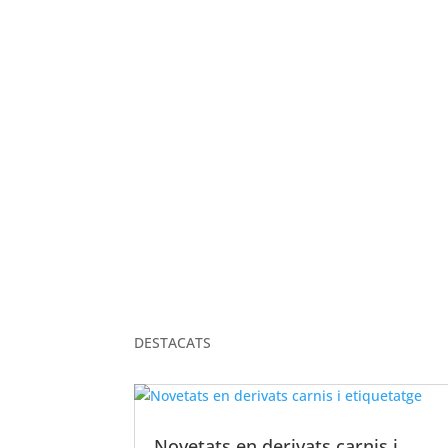
ELS NOSTRES VALORS
DESTACATS
Novetats en derivats carnis i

◆ **Work to complete**: Reproduce the data word for word; no pictures.

◆ **Solution to this task**:
ELS NOSTRES VALORS
DESTACATS
Novetats en derivats carnis i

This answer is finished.